BhariD has asked for the wisdom of the Perl Monks concerning the following question:

I have the following data file

string length start end count ACNGYNDHNG 10 1333 1343 1152 AVDVHVHNGG 10 209 219 2916 ACNGYNDHNGARRT 14 1333 1347 4608 GNDNNVNNRHNNNNVMNNVNNT 22 1589 1611 6291456

I want to pair them based on the values in the second (start) and third column (end).
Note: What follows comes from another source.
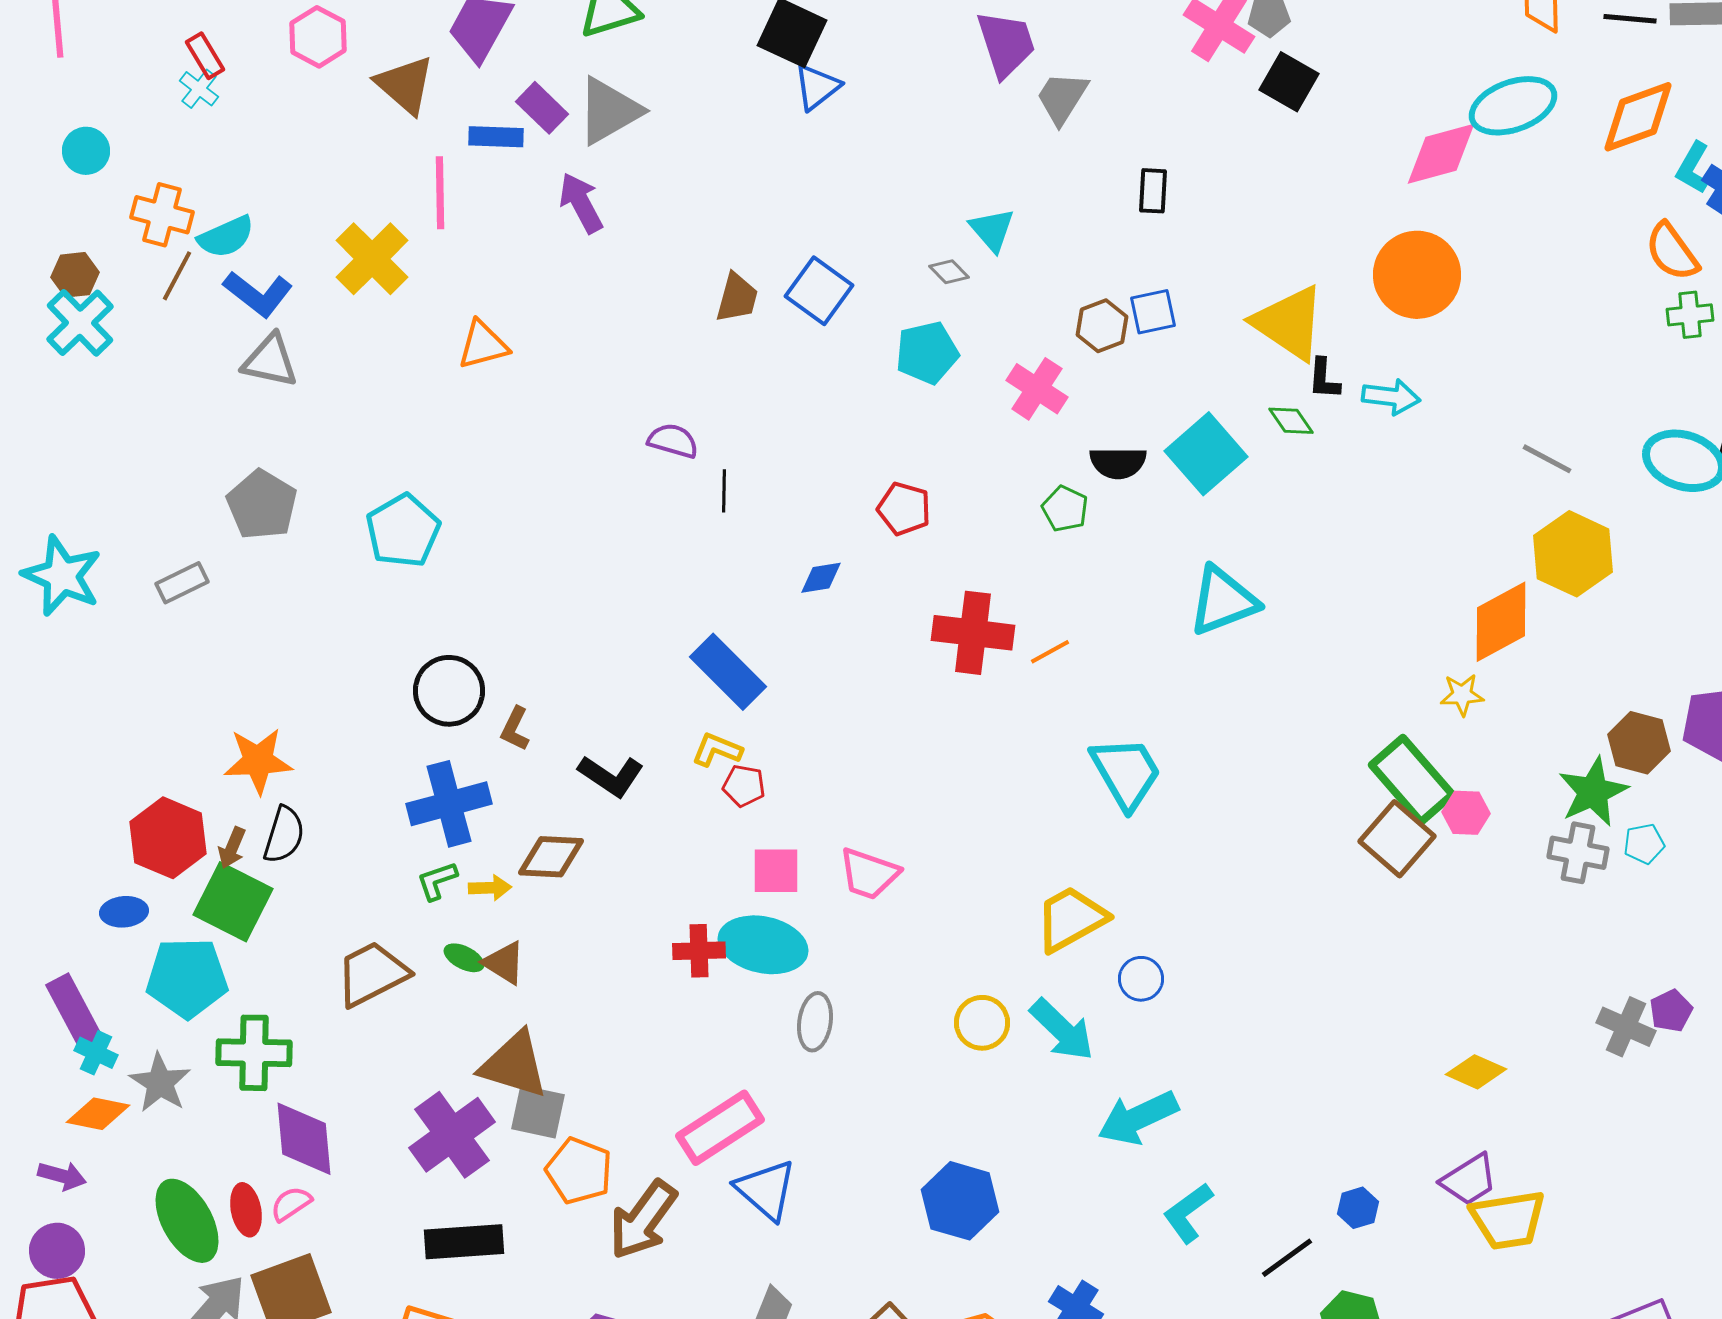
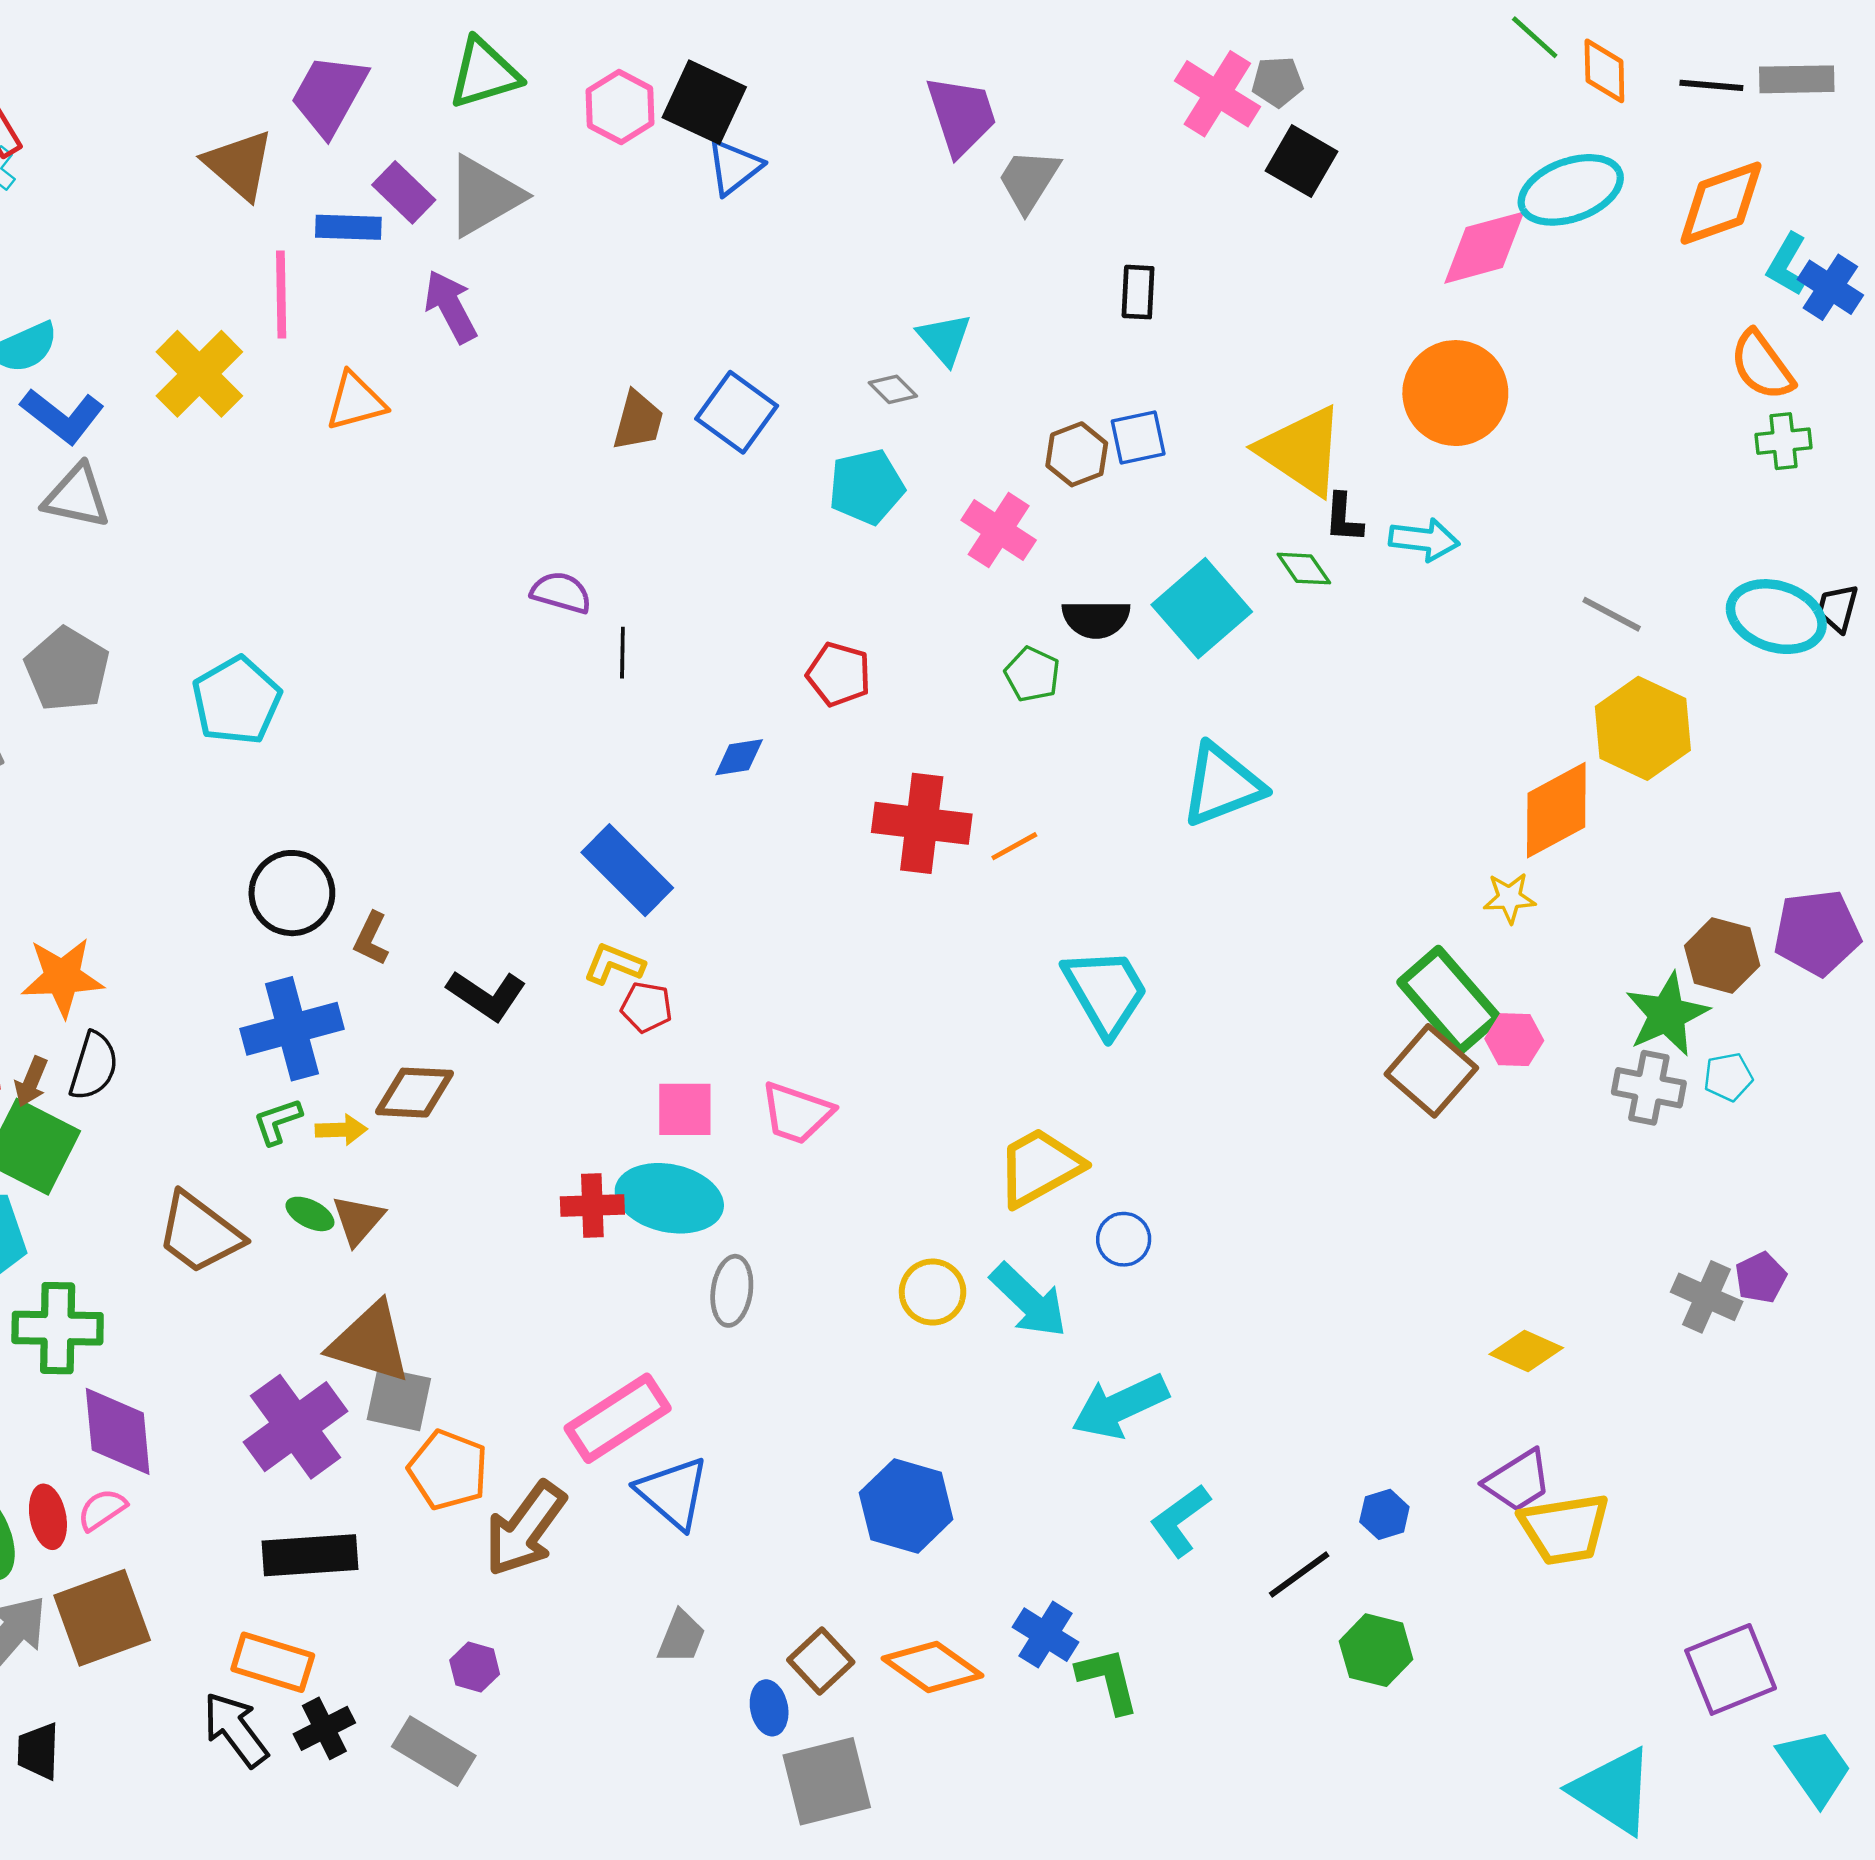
pink hexagon: (318, 37) -> (620, 107), moved
orange triangle: (483, 345) -> (356, 401), moved
brown triangle: (504, 963) -> (358, 1220), turned 39
brown trapezoid: (372, 974) -> (199, 1233), turned -116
The pairing is true if the difference between end of one string and start value of the other string is greater than 300. if not no pairing occurs.

so for above data, this is what I am trying to get to:

Pair1: AVDVHVHNGG 10 209 219 2916 ACNGYNDHNG 10 1333 1343 1152 Distance: 1114 Pair2: AVDVHVHNGG 10 209 219 2916 ACNGYNDHNGARRT 14 1333 1347 4608 Distance: 1114 Pair3: AVDVHVHNGG 10 209 219 2916 GNDNNVNNRHNNNNVMNNVNNT 22 1589 1611 6291456 Distance: 1370

can anyone please help me start on this

Thanks!!

Replies are listed 'Best First'.
Re: how to pair strings based on positional differences
by almut (Canon) on Mar 26, 2010 at 20:02 UTC
    The pairing is true if the difference between end of one string and start value of the other string is greater than 300.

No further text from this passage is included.